The provisions under this facility provide for restrictions on the operations and activities of the Corporation. Generally, the most significant
restrictions relate to permitted investments and dividends on multiple and subordinate voting shares, as well as incurrence and maintenance of
certain financial ratios primarily linked to operating income before amortization, financial expense and total indebtedness.
FINANCIAL MANAGEMENT
The Corporation has entered into cross-currency swap agreements to set the liability for interest and principal payments on its US$190 million
Senior Secured Notes Series A maturing on October 1, 2015. These agreements have the effect of converting the U.S. interest coupon rate of
7.00% per annum to an average Canadian dollar interest rate of 7.24% per annum. The exchange rate applicable to the principal portion of the
debt has been fixed at $1.0625 per US dollar. The Corporation elected to apply cash flow hedge accounting on these derivative financial instruments.

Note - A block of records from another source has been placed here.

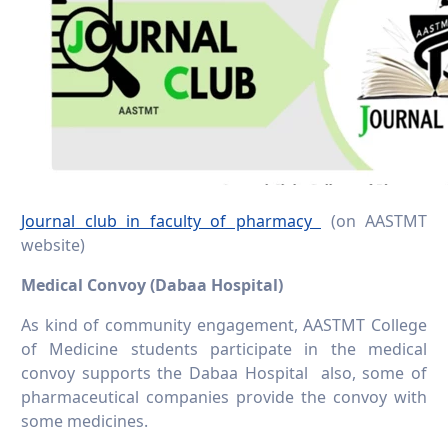
Journal club in faculty of pharmacy
(on AASTMT
website)
Medical Convoy (Dabaa Hospital)
As kind of community engagement, AASTMT College
of Medicine students participate in the medical
convoy supports the Dabaa Hospital also, some of
pharmaceutical companies provide the convoy with
some medicines.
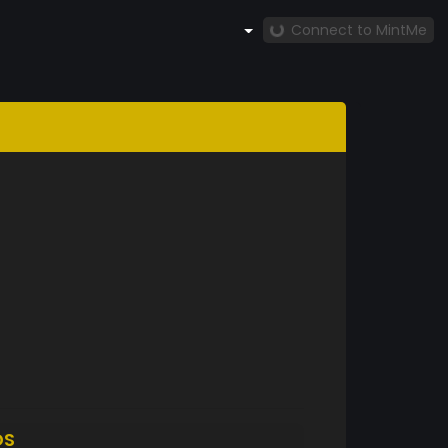
Connect to MintMe
DS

During the first nine months of fiscal 2014, amounts due under the US$190 million Senior Secured Notes Series A increased by $5.9 million due
to the US dollar’s appreciation relative to the Canadian dollar. The fair value of cross-currency swaps asset increased by a net amount of $6.1
million, of which an increase of $5.9 million offsets the foreign exchange loss on the debt denominated in US dollars. The difference of $0.2 million
was recorded as an increase of other comprehensive income. During the first nine months of fiscal 2013, amounts due under the US$190 million
Senior Secured Notes Series A increased by $9.7 million due to the US dollar’s appreciation over the Canadian dollar. The fair value of cross-
currency swaps liability decreased by a net amount of $9.3 million, of which a decrease of $9.7 million offsets the foreign exchange loss on the
debt denominated in US dollars. The difference of $0.4 million was recorded as a decrease of other comprehensive income.
In addition, on July 22, 2013, Cogeco Cable had entered into interest rate swap agreements to fix the interest rate on US$200 million of its LIBOR
based loans. These agreements have the effect of converting the floating US LIBOR base rate at an average fixed rate of 0.39625% under the
Term Revolving Facility until July 25, 2015. The Corporation elected to apply hedge accounting on these derivative financial instruments. During
the first nine months of fiscal 2014, the fair value of interest rate swaps asset decreased by a net amount of $0.8 million which was recorded as
a decrease of other comprehensive income.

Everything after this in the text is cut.